Work to complete: In the records below, find the line containing "segurança: são of", then copy that line and all lines after it, exactly, omitting every picture.

Excerpted data:
★ ★ ★

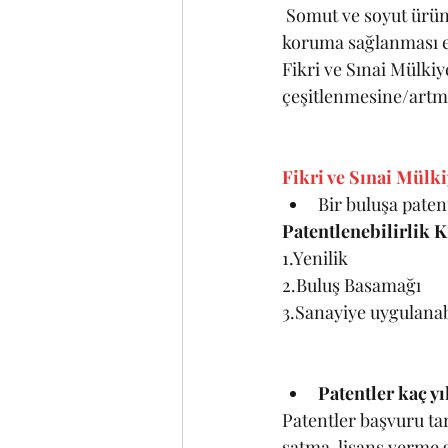
 Somut ve soyut ürünlerin orijinalliğinin devam etmesi, ürünlere üçüncü kişilere karşı 
koruma sağlanması en
Fikri ve Sınai Mülki
çeşitlenmesine/artma
Fikri ve Sınai Mülk
Bir buluşa patent
Patentlenebilirlik Kr
1.Yenilik
2.Buluş Basamağı
3.Sanayiye uygulanab
Patentler kaç yı
Patentler başvuru tar
satma, lisans verme g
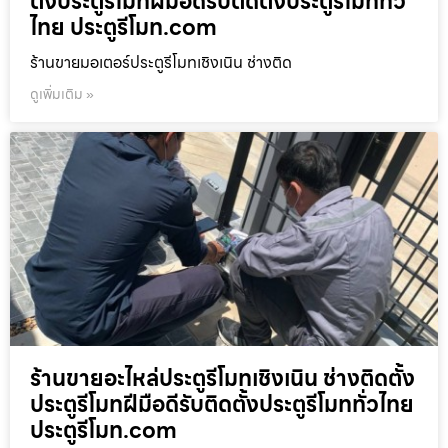
ตั้งประตูรีโมทฝีมือดีรับติดตั้งประตูรีโมททั่ว
ไทย ประตูรีโมท.com
ร้านขายมอเตอร์ประตูรีโมทเชิงเนิน ช่างติด
ดูเพิ่มเติม »
ร้านขายอะไหล่ประตูรีโมทเชิงเนิน ช่างติดตั้ง
ประตูรีโมทฝีมือดีรับติดตั้งประตูรีโมททั่วไทย
ประตูรีโมท.com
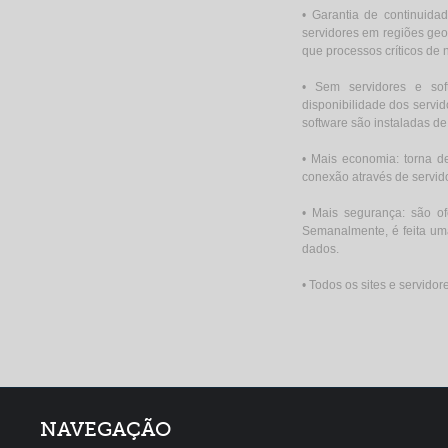
• Garantia de continuida
servidores em regiões geog
que processos críticos de
• Sem servidores e sof
disponibilidade dos servi
software são instaladas de
• Mais economia: torna d
conexão através de servid
• Mais segurança: são of
Semanalmente, é feita um
dados.
• Todos os sites e servid
NAVEGAÇÃO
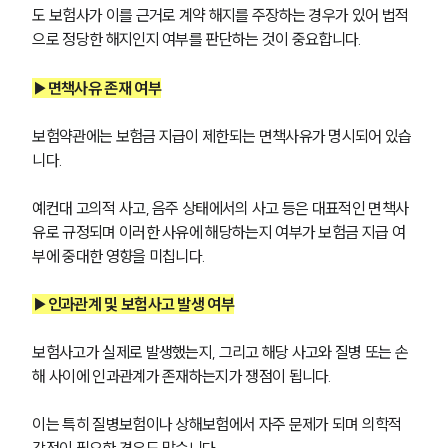
도 보험사가 이를 근거로 계약 해지를 주장하는 경우가 있어 법적
으로 정당한 해지인지 여부를 판단하는 것이 중요합니다.
▶면책사유 존재 여부
보험약관에는 보험금 지급이 제한되는 면책사유가 명시되어 있습
니다. 
예컨대 고의적 사고, 음주 상태에서의 사고 등은 대표적인 면책사
유로 규정되며 이러한 사유에 해당하는지 여부가 보험금 지급 여
부에 중대한 영향을 미칩니다.
▶인과관계 및 보험사고 발생 여부
보험사고가 실제로 발생했는지, 그리고 해당 사고와 질병 또는 손
해 사이에 인과관계가 존재하는지가 쟁점이 됩니다. 
이는 특히 질병보험이나 상해보험에서 자주 문제가 되며 의학적 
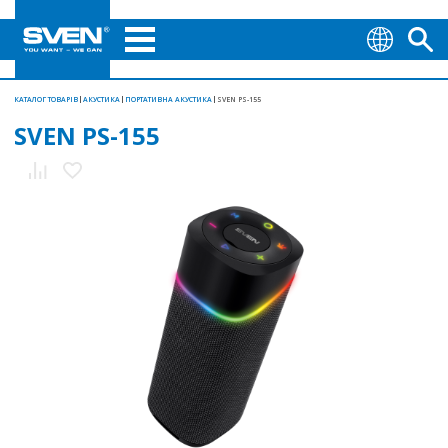
КАТАЛОГ ТОВАРІВ
АКУСТИКА
ПОРТАТИВНА АКУСТИКА
SVEN PS-155
SVEN PS-155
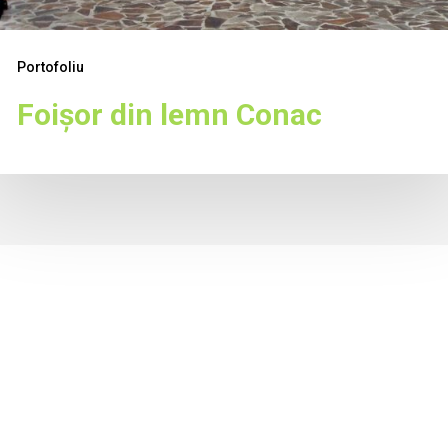
Portofoliu
Foișor din lemn Conac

★ ★ ★

Problem solution:
• Mais segurança: são of
Semanalmente, é feita um
dados.
• Todos os sites e servid
NAVEGAÇÃO
도 보험사가 이를 근거로 계약 해지를 주장하는 경우가 있어 법적
으로 정당한 해지인지 여부를 판단하는 것이 중요합니다.
▶면책사유 존재 여부
보험약관에는 보험금 지급이 제한되는 면책사유가 명시되어 있습
니다. 
예컨대 고의적 사고, 음주 상태에서의 사고 등은 대표적인 면책사
유로 규정되며 이러한 사유에 해당하는지 여부가 보험금 지급 여
부에 중대한 영향을 미칩니다.
▶인과관계 및 보험사고 발생 여부
보험사고가 실제로 발생했는지, 그리고 해당 사고와 질병 또는 손
해 사이에 인과관계가 존재하는지가 쟁점이 됩니다. 
이는 특히 질병보험이나 상해보험에서 자주 문제가 되며 의학적 
КАТАЛОГ ТОВАРІВ
АКУСТИКА
ПОРТАТИВНА АКУСТИКА
SVEN PS-155
SVEN PS-155
Portofoliu
Foișor din lemn Conac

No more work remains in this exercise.